Lime-Marinated Steak Gyros with Tzatziki Sauce, Tomatoes, Onions, Feta, and Mint

This has to be one of the best sandwiches in the universe. It’s festive enough to feed a celebratory horde and easy enough to make for just the two of you, for no reason other than to eat sublimely well. I prepare the Tzatziki Sauce and garnishes in the morning and then marinade the steaks 2 hours before grilling. It takes only 10 minutes to grill the steaks to perfection.

4 cloves garlic, minced
¾ cup fresh lime juice
¼ cup light olive oil
2 USDA Prime (or Choice if you can’t get Prime), boneless, well-marbled New York strip steaks, at least 1½-inches thick

combination of half olive oil, half melted butter, for brushing steaks
freshly ground sea salt
freshly ground black pepper

Tzatziki Sauce
1½ cups shredded English cucumber (1/2 large cucumber)
1 teaspoon sea salt
1 cup Greek-style yogurt
2 cloves garlic, pressed or minced
2 teaspoons fresh lime juice

1 ripe tomato, cut in half horizontally, seeded, and chopped
½ red onion, peeled and slivered
1 cup crumbled feta cheese
¼ cup chopped Italian parsley
¼ cup chopped fresh mint
1 lime, cut lengthwise into quarters

4 fresh, soft flat breads, warmed briefly in a microwave just before serving (I prefer the thicker, softer naan-style breads to the breads labeled pita in most grocery stores.)

Marinate the steak:

  1. In a mixing bowl, combine the garlic, lime juice, and olive oil.
  2. Arrange the steaks in a shallow baking dish and pour the marinade over the top. Marinate for 2 hours at room temperature or up to 8 hours in the refrigerator. (If you marinate in the refrigerator, let sit at room temperature for 40 minutes before grilling.) Turn the steaks over halfway through the allotted time.
  3. When ready to cook, remove the steaks from the marinade and discard the marinade. Pat the steaks dry with paper towels and then brush all surfaces lightly with oil. Season each side of the steaks liberally with freshly ground salt and pepper.

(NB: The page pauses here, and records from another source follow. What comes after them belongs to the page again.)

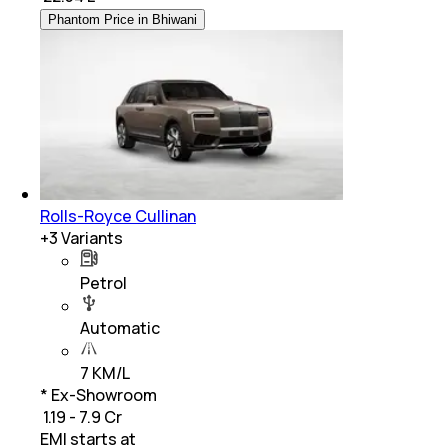
Phantom Price in Bhiwani
Rolls-Royce Cullinan
+
3
Variants
Petrol
Automatic
7 KM/L
* Ex-Showroom
₹ 1.19 - 7.9 Cr
EMI starts at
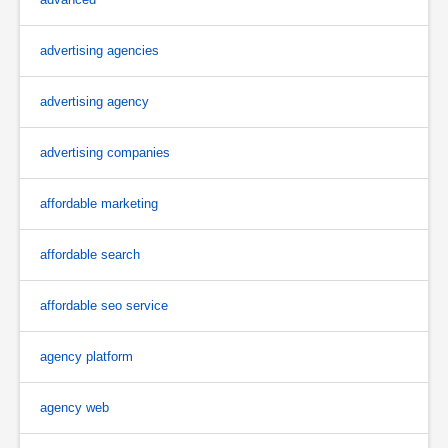
advertising agencies
advertising agency
advertising companies
affordable marketing
affordable search
affordable seo service
agency platform
agency web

Prepare the sauce (while steak is marinating):

  1. Put the shredded cucumber into a colander set over a bowl that will catch the juices, and toss with the salt. Let sit 30 minutes, then squeeze as much liquid as you can from the cucumbers. Put the cucumbers into the work bowl of a processor fitted with the steel knife and pulse to puree.
  2. Spoon the yogurt into a medium-size mixing bowl, and whisk to smooth out any lumps.
  3. Add the cucumber, garlic, and lime juice. Salt to taste.

Grill the steak:

  1. Prepare the grill, using mesquite charcoal if possible. Heat level should be high, 500-600 degrees. Grill steaks for 4-5 minutes per side (turning only once); the outside should be appetizingly charred, but the interior should still be rare or medium-rare at most.
  2. Remove the steak from the grill to a plate, cover with heavy foil and let rest for 5 minutes to allow the juices to redistribute evenly throughout the meat. Then lay the steak on a cutting board, and cut it precisely against the grain into thin (1/4-inch) slices. (Do not cut on the diagonal! This will negate the effect of tenderness gained by cutting directly against the grain.)

Build the gyro:

  1. Place a warmed pita bread on a dinner plate and top with Tzatziki sauce, a quarter of the sliced steak, a spoonful each of tomatoes, onion, and feta cheese, and a sprinkling each of parsley and mint.
  2. Squeeze a little lime juice over the top, fold to enclose the filling, and serve immediately. Repeat with the other three servings.

Serves 4.


Copyright 2011 Susan S. Bradley. All rights reserved.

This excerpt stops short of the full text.